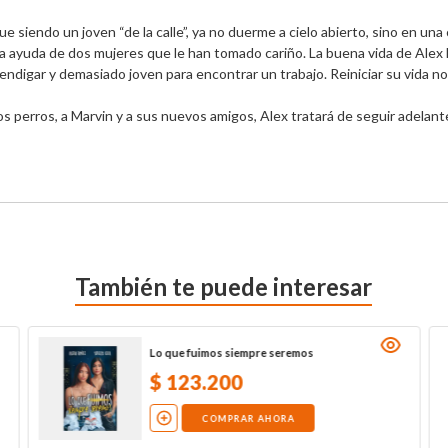
iendo un joven “de la calle”, ya no duerme a cielo abierto, sino en una c
la ayuda de dos mujeres que le han tomado cariño. La buena vida de Ale
gar y demasiado joven para encontrar un trabajo. Reiniciar su vida no se
 perros, a Marvin y a sus nuevos amigos, Alex tratará de seguir adelante. 
También te puede interesar
Lo que fuimos siempre seremos
$
123
.
200
COMPRAR AHORA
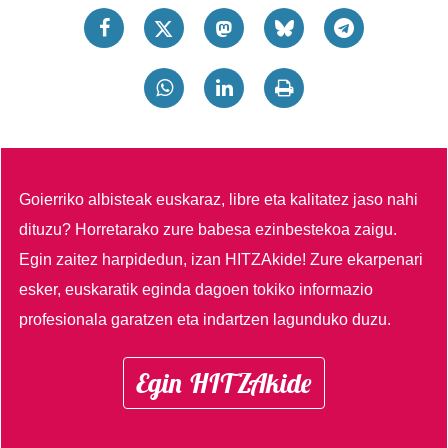
Goierriko albisteak euskaraz, libre eta kalitatez jaso nahi
dituzu?
Horretarako zure babesa ezinbestekoa zaigu.
Egin zaitez harpidedun, izan HITZAkide!
Zure ekarpenari
esker, euskaratik eginda dagoen tokiko informazio
profesionala garatzen eta indartzen lagunduko duzu.
Egin HITZAkide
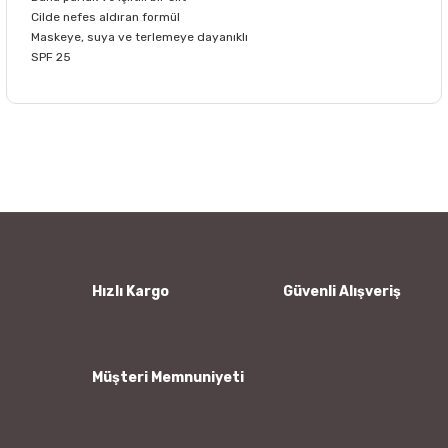
Cilde nefes aldıran formül
Maskeye, suya ve terlemeye dayanıklı
SPF 25
Bu ürünün fiyat bilgisi, resim, ürün açıklamalarında ve diğer
konularda yetersiz gördüğünüz noktaları öneri formunu
Bu ürüne ilk yorumu siz yapın!
kullanarak tarafımıza iletebilirsiniz.
Görüş ve önerileriniz için teşekkür ederiz.
Yorum Yaz
Ürün resmi kalitesiz, bozuk veya görüntülenemiyor.
Ürün açıklamasında eksik bilgiler bulunuyor.
Ürün bilgilerinde hatalar bulunuyor.
Hızlı Kargo
Güvenli Alışveriş
Ürün fiyatı diğer sitelerden daha pahalı.
Bu ürüne benzer farklı alternatifler olmalı.
Müşteri Memnuniyeti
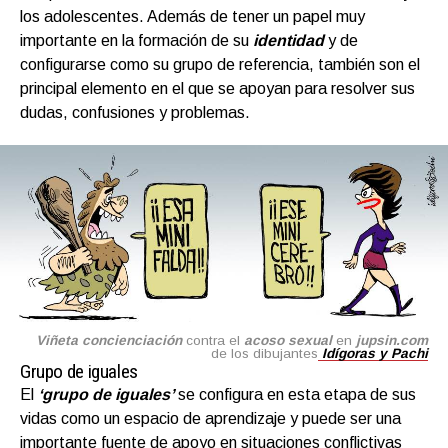
los adolescentes. Además de tener un papel muy
importante en la formación de su
identidad
y de
configurarse como su grupo de referencia, también son el
principal elemento en el que se apoyan para resolver sus
dudas, confusiones y problemas.
Viñeta concienciación
contra el
acoso sexual
en
jupsin.com
de los dibujantes
Idígoras y Pachi
Grupo de iguales
El
‘grupo de iguales’
se configura en esta etapa de sus
vidas como un espacio de aprendizaje y puede ser una
importante fuente de apoyo en situaciones conflictivas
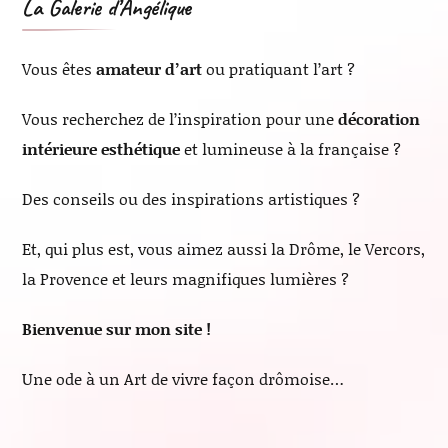
La Galerie d’Angélique
Vous êtes
amateur d’art
ou pratiquant l’art ?
Vous recherchez de l’inspiration pour une
décoration
intérieure esthétique
et lumineuse à la française ?
Des conseils ou des inspirations artistiques ?
Et, qui plus est, vous aimez aussi la Drôme, le Vercors,
la Provence et leurs magnifiques lumières ?
Bienvenue sur mon site !
Une ode à un Art de vivre façon drômoise…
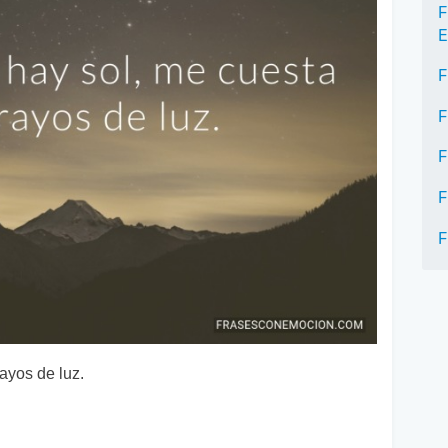
F
E
F
F
F
F
F
ayos de luz.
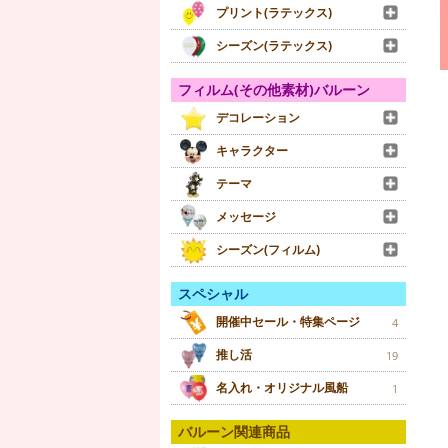
プリント(ラテックス)
シーズン(ラテックス)
フィルム(その他素材)バルーン
デコレーション
キャラクター
テーマ
メッセージ
シーズン(フィルム)
スペシャル
開催中セール・特集ページ
4
推し活
19
名入れ・オリジナル風船
1
バルーン関連商品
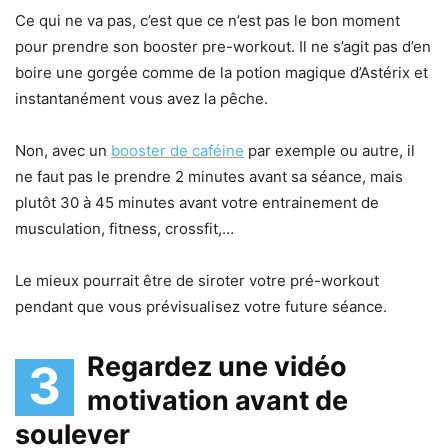
Ce qui ne va pas, c’est que ce n’est pas le bon moment
pour prendre son booster pre-workout. Il ne s’agit pas d’en
boire une gorgée comme de la potion magique d’Astérix et
instantanément vous avez la pêche.
Non, avec un
booster de caféine
par exemple ou autre, il
ne faut pas le prendre 2 minutes avant sa séance, mais
plutôt 30 à 45 minutes avant votre entrainement de
musculation, fitness, crossfit,…
Le mieux pourrait être de siroter votre pré-workout
pendant que vous prévisualisez votre future séance.
Regardez une vidéo
3
motivation avant de
soulever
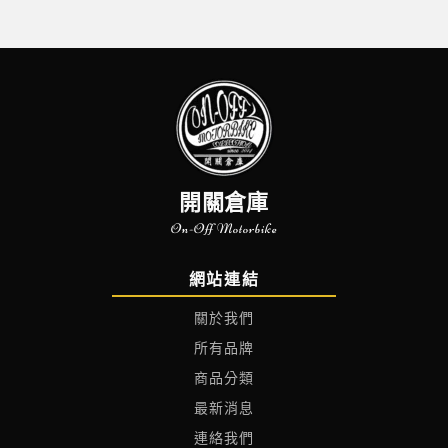
開關倉庫
On-Off Motorbike
網站連結
關於我們
所有品牌
商品分類
最新消息
連絡我們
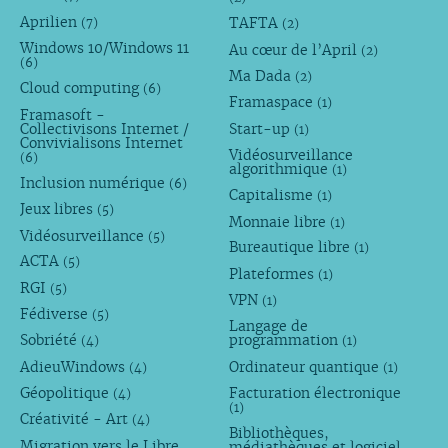
Aprilien
TAFTA
(7)
(2)
Windows 10/Windows 11
Au cœur de l’April
(2)
(6)
Ma Dada
(2)
Cloud computing
(6)
Framaspace
(1)
Framasoft -
Collectivisons Internet /
Start-up
(1)
Convivialisons Internet
Vidéosurveillance
(6)
algorithmique
(1)
Inclusion numérique
(6)
Capitalisme
(1)
Jeux libres
(5)
Monnaie libre
(1)
Vidéosurveillance
(5)
Bureautique libre
(1)
ACTA
(5)
Plateformes
(1)
RGI
(5)
VPN
(1)
Fédiverse
(5)
Langage de
Sobriété
programmation
(4)
(1)
AdieuWindows
Ordinateur quantique
(4)
(1)
Géopolitique
Facturation électronique
(4)
(1)
Créativité - Art
(4)
Bibliothèques,
Migration vers le Libre
médiathèques et logiciel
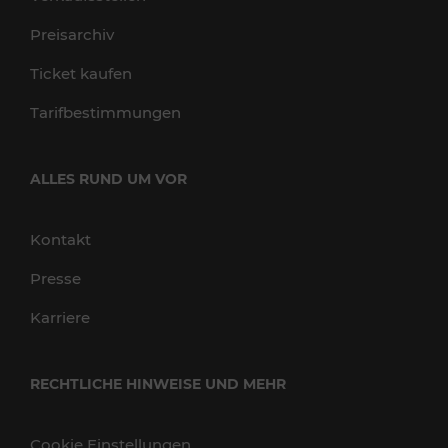
Preisarchiv
Ticket kaufen
Tarifbestimmungen
ALLES RUND UM VOR
Kontakt
Presse
Karriere
RECHTLICHE HINWEISE UND MEHR
Cookie Einstellungen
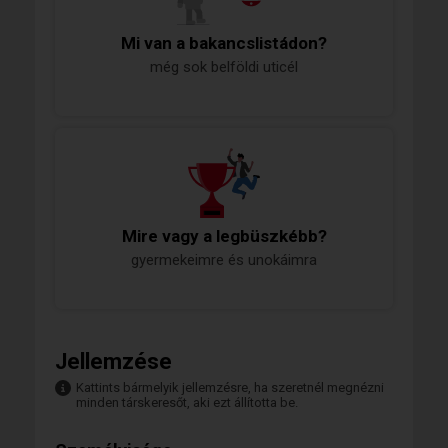
Mi van a bakancslistádon?
még sok belföldi uticél
Mire vagy a legbüszkébb?
gyermekeimre és unokáimra
Jellemzése
Kattints bármelyik jellemzésre, ha szeretnél megnézni
minden társkeresőt, aki ezt állította be.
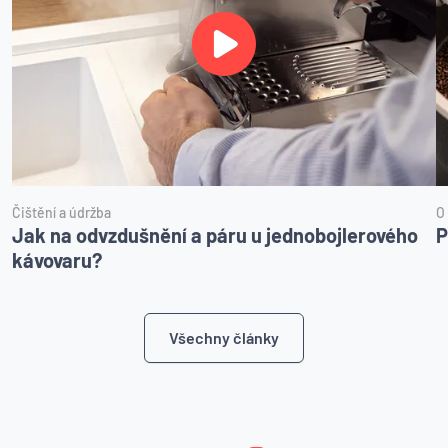
Čištění a údržba
O
Jak na odvzdušnění a páru u jednobojlerového
P
kávovaru?
Všechny články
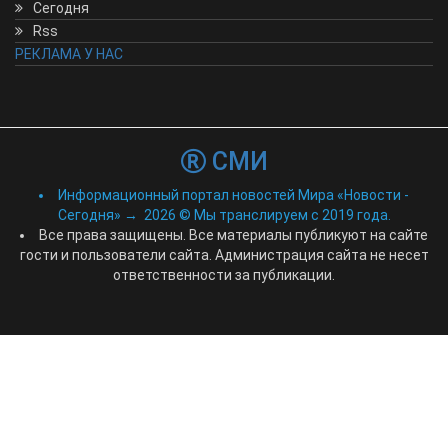
Сегодня
Rss
РЕКЛАМА У НАС
СМИ
Информационный портал новостей Мира «Новости -
Сегодня»
→
2026
© Мы транслируем с 2019 года.
Все права защищены. Все материалы публикуют на сайте
гости и пользователи сайта. Администрация сайта не несет
ответственности за публикации.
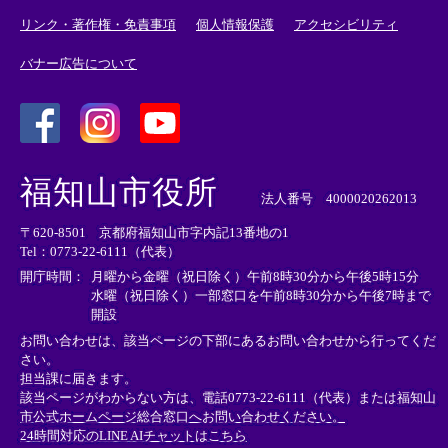
リンク・著作権・免責事項
個人情報保護
アクセシビリティ
バナー広告について
＜
＜
＜
外
外
外
福知山市役所
部
部
部
法人番号 4000020262013
リ
リ
リ
〒620-8501 京都府福知山市字内記13番地の1
ン
ン
ン
Tel：0773-22-6111（代表）
ク
ク
ク
＞
＞
＞
開庁時間：
月曜から金曜（祝日除く）午前8時30分から午後5時15分
水曜（祝日除く）一部窓口を午前8時30分から午後7時まで
開設
お問い合わせは、該当ページの下部にあるお問い合わせから行ってくだ
さい。
担当課に届きます。
該当ページがわからない方は、電話0773-22-6111（代表）または
福知山
市公式ホームページ総合窓口へお問い合わせください。
24時間対応のLINE AIチャットはこちら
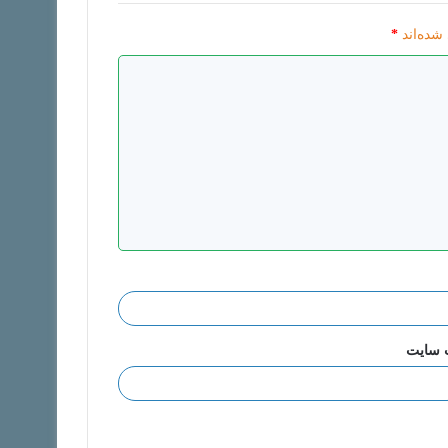
شده‌اند
*
 سایت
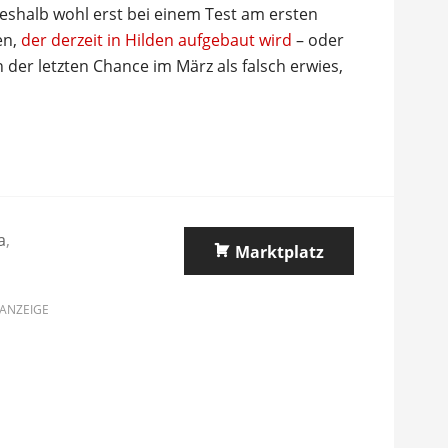
deshalb wohl erst bei einem Test am ersten
en,
der derzeit in Hilden aufgebaut wird
– oder
der letzten Chance im März als falsch erwies,
a
,
Marktplatz
ANZEIGE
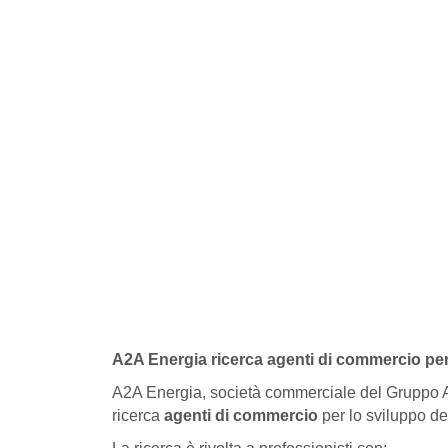
A2A Energia ricerca agenti di commercio per
A2A Energia, società commerciale del Gruppo A2A 
ricerca
agenti di commercio
per lo sviluppo del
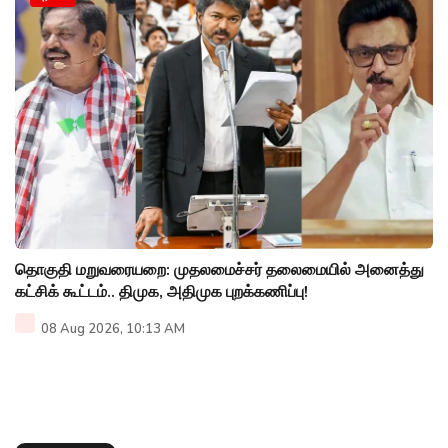
தொகுதி மறுவரையறை: முதலமைச்சர் தலைமையில் அனைத்து
கட்சிக் கூட்டம்.. திமுக, அதிமுக புறக்கணிப்பு!
08 Aug 2026, 10:13 AM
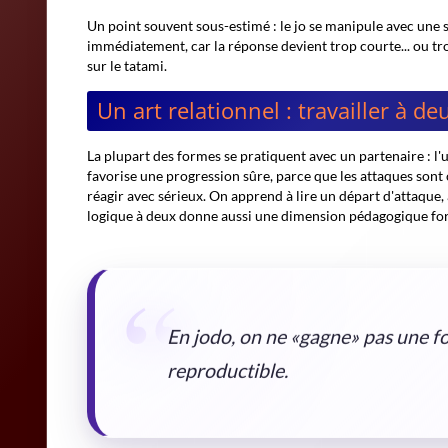
Un point souvent sous-estimé : le jo se manipule avec une s
immédiatement, car la réponse devient trop courte... ou trop
sur le tatami.
Un art relationnel : travailler à de
La plupart des formes se pratiquent avec un partenaire : l'un 
favorise une progression sûre, parce que les attaques sont 
réagir avec sérieux. On apprend à lire un départ d'attaque,
logique à deux donne aussi une dimension pédagogique fort
En jodo, on ne «gagne» pas une fo
reproductible.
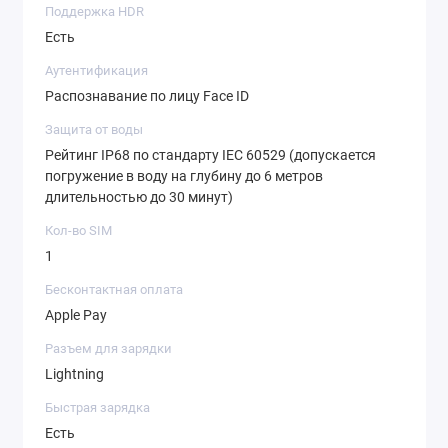
Поддержка HDR
Есть
Аутентификация
Распознавание по лицу Face ID
Защита от воды
Рейтинг IP68 по стандарту IEC 60529 (допускается
погружение в воду на глубину до 6 метров
длительностью до 30 минут)
Кол-во SIM
1
Бесконтактная оплата
Apple Pay
Разъем для зарядки
Lightning
Быстрая зарядка
Есть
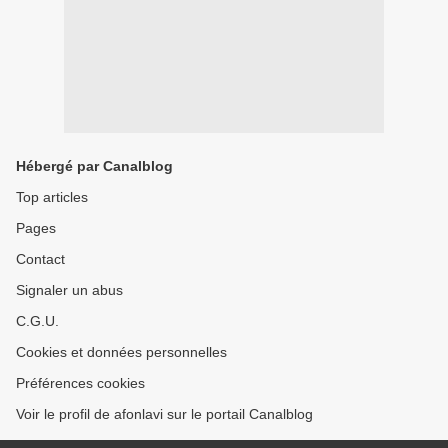
Hébergé par Canalblog
Top articles
Pages
Contact
Signaler un abus
C.G.U.
Cookies et données personnelles
Préférences cookies
Voir le profil de afonlavi sur le portail Canalblog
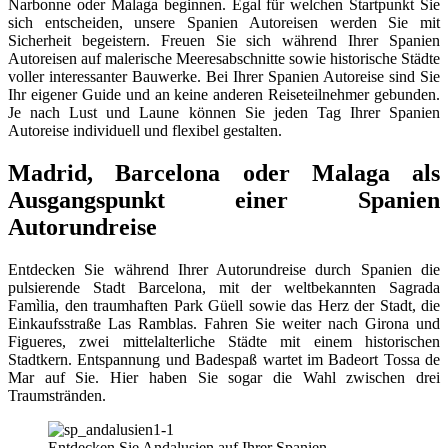
Narbonne oder Malaga beginnen. Egal für welchen Startpunkt Sie
sich entscheiden, unsere Spanien Autoreisen werden Sie mit
Sicherheit begeistern. Freuen Sie sich während Ihrer Spanien
Autoreisen auf malerische Meeresabschnitte sowie historische Städte
voller interessanter Bauwerke. Bei Ihrer Spanien Autoreise sind Sie
Ihr eigener Guide und an keine anderen Reiseteilnehmer gebunden.
Je nach Lust und Laune können Sie jeden Tag Ihrer Spanien
Autoreise individuell und flexibel gestalten.
Madrid, Barcelona oder Malaga als
Ausgangspunkt einer Spanien
Autorundreise
Entdecken Sie während Ihrer Autorundreise durch Spanien die
pulsierende Stadt Barcelona, mit der weltbekannten Sagrada
Famìlia, den traumhaften Park Güell sowie das Herz der Stadt, die
Einkaufsstraße Las Ramblas. Fahren Sie weiter nach Girona und
Figueres, zwei mittelalterliche Städte mit einem historischen
Stadtkern. Entspannung und Badespaß wartet im Badeort Tossa de
Mar auf Sie. Hier haben Sie sogar die Wahl zwischen drei
Traumstränden.
Entdecken Sie Andalusien auf Ihrer Spanien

· · · ·

> _WHAT IS REQUIRED_:
Go through the data above and copy each line in which "votre" appears.

> _RESPONSE TO THIS EXERCISE_:
plutôt 30 à 45 minutes avant votre entrainement de
Le mieux pourrait être de siroter votre pré-workout
pendant que vous prévisualisez votre future séance.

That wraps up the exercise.